- Rankin Park
- Coordinates: 32°55′55″S 151°40′05″E﻿ / ﻿32.932°S 151.668°E
- Country: Australia
- State: New South Wales
- City: Newcastle
- LGAs: City of Lake Macquarie; City of Newcastle;
- Location: 11 km (6.8 mi) W of Newcastle;

Government
- • State electorate: Wallsend;
- • Federal division: Newcastle;

Area
- • Total: 1.4 km^{2} (0.54 sq mi)
- Postcode: 2287
- Parish: Newcastle
Suburbs around Rankin Park
|  | Elermore Vale |  |
| Cardiff Heights | Rankin Park | New Lambton Heights |
|  | New Lambton Heights |  |

= Rankin Park =

Rankin Park (/ˈreɪnkɪn/) is a suburb of Newcastle, New South Wales, Australia, located 11 km west of Newcastle's central business district. It is split between the City of Lake Macquarie and City of Newcastle local government areas.

The Aboriginal people, in this area, the Awabakal, were the first people of this land.

The suburb began as a housing estate named Cambridge Hills Estate.

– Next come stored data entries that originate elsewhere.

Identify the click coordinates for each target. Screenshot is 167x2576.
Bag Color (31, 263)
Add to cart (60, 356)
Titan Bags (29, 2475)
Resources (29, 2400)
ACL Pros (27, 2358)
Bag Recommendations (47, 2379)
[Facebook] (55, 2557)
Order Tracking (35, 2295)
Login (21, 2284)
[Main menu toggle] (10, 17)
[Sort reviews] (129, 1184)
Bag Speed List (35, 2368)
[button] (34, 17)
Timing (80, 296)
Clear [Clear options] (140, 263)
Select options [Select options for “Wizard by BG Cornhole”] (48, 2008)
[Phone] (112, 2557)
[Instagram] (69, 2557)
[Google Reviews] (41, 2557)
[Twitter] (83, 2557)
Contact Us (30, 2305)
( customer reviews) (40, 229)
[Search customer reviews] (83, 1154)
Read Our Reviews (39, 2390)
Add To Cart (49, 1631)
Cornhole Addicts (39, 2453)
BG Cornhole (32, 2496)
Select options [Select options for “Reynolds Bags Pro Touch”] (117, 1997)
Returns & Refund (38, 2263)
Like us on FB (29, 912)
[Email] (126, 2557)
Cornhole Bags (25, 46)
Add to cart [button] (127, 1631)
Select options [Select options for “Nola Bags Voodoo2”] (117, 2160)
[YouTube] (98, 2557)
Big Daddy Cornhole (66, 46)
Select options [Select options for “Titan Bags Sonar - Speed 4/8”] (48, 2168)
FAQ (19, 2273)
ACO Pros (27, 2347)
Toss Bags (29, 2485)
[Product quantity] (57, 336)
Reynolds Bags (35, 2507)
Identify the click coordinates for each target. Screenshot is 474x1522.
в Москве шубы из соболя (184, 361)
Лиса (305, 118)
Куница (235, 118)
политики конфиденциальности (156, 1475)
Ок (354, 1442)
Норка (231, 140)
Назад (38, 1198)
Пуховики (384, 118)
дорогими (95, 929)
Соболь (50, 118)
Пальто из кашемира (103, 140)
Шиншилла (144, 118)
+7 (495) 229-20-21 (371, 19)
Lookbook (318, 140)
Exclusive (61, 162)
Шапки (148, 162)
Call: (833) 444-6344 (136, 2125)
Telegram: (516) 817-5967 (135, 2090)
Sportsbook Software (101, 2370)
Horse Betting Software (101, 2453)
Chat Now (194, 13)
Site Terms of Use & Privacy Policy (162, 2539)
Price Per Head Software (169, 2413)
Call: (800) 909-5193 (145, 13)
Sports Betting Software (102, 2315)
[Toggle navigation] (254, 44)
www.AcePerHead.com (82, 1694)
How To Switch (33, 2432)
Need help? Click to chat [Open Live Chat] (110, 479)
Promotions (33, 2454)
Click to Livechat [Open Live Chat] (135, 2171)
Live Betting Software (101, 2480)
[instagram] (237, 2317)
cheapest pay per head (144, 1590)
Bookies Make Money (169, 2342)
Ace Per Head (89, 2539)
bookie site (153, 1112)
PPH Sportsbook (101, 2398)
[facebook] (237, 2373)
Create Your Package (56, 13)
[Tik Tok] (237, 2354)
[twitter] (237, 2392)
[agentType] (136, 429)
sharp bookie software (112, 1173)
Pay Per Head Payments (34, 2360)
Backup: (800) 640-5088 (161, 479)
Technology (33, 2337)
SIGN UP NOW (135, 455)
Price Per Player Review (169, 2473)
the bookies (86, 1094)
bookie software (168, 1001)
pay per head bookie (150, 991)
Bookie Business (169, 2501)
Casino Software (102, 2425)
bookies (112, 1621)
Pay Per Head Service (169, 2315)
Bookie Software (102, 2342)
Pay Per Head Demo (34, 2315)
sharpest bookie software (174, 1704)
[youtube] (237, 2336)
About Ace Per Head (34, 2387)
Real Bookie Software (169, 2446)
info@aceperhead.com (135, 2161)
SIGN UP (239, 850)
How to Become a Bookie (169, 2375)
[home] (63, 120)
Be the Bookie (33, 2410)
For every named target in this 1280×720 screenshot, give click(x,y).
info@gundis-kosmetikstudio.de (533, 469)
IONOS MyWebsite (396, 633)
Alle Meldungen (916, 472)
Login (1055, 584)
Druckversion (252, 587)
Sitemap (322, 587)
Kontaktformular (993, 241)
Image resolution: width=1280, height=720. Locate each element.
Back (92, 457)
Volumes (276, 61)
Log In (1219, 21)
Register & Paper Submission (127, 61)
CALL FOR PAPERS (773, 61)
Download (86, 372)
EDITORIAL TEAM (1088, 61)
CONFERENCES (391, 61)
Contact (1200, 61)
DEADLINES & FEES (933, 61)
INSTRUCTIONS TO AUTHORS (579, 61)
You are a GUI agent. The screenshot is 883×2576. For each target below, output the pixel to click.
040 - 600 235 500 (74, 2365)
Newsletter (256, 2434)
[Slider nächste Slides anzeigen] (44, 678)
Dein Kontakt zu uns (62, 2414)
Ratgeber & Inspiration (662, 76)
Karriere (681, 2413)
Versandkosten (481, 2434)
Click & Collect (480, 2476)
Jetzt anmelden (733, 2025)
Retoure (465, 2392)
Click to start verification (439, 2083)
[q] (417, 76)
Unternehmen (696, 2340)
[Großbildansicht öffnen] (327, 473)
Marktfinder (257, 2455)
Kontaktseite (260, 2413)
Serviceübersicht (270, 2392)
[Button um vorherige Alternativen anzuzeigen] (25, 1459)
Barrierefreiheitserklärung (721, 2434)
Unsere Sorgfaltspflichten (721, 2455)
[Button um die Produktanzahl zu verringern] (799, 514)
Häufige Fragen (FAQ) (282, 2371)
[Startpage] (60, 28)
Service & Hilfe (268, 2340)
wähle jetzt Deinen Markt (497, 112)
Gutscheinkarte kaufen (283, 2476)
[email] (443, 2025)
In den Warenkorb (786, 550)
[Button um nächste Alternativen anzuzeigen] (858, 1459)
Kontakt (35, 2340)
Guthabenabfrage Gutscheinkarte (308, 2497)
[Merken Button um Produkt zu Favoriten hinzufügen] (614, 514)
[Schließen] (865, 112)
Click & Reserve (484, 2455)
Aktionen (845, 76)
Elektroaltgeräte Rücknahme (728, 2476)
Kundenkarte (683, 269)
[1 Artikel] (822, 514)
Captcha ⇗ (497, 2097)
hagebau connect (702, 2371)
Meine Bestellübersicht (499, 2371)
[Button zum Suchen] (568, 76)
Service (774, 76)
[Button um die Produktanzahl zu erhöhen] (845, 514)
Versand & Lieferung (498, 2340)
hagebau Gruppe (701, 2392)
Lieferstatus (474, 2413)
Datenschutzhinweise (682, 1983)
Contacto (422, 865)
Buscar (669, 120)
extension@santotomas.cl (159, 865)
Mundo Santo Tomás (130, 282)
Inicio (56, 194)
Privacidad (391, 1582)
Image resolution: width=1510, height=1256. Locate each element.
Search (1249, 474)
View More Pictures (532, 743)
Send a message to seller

The local preschool on McCaffrey Drive, formerly a sales office for the estate, retains the former estate's name.

The east of the suburb contains George McGregor Park, a 19.66 ha bushland reserve named after the late, former South Wallsend Progress Association member, George McGregor, managed by the City of Newcastle.